Automatic control of industrial chemical process
Similar in many aspects to managing a power grid, this application required the fast solution of a non-linear optimization algorithm which was further complicated by the uncertainties of various chemical parameters. Implementation of a traditional computational approach would have been extremely difficult and costly. Instead, a neural network trained on historical process data and fed with real-time, measured data was used to control the process in real time.
- Expert application of parallel processing architectures to the solution of linear systems.
The tremendous growth in parallel processing architectures (multi-core, clusters, etc.) presents a wonderful opportunity for seemingly “easy” advances in application performance.
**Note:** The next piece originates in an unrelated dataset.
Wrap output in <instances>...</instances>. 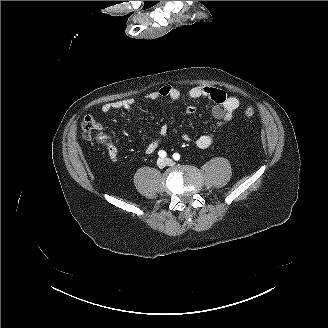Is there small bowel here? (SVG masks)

However, most current applications are not designed to take advantage of these architectures and many of the most computationally demanding applications are not easily modified to perform certain tasks in parallel. Sparsix has deep experience implementing parallel architectures specifically for solving linear systems.
Parallel iterative solver for complex linear systems
The solution of complex linear systems arising from Helmholtz and Maxwell equations can be very computationally demanding. To address a specific need, the Sparsix team created a custom solver optimized for a clustered architecture that delivered exceptional scalability.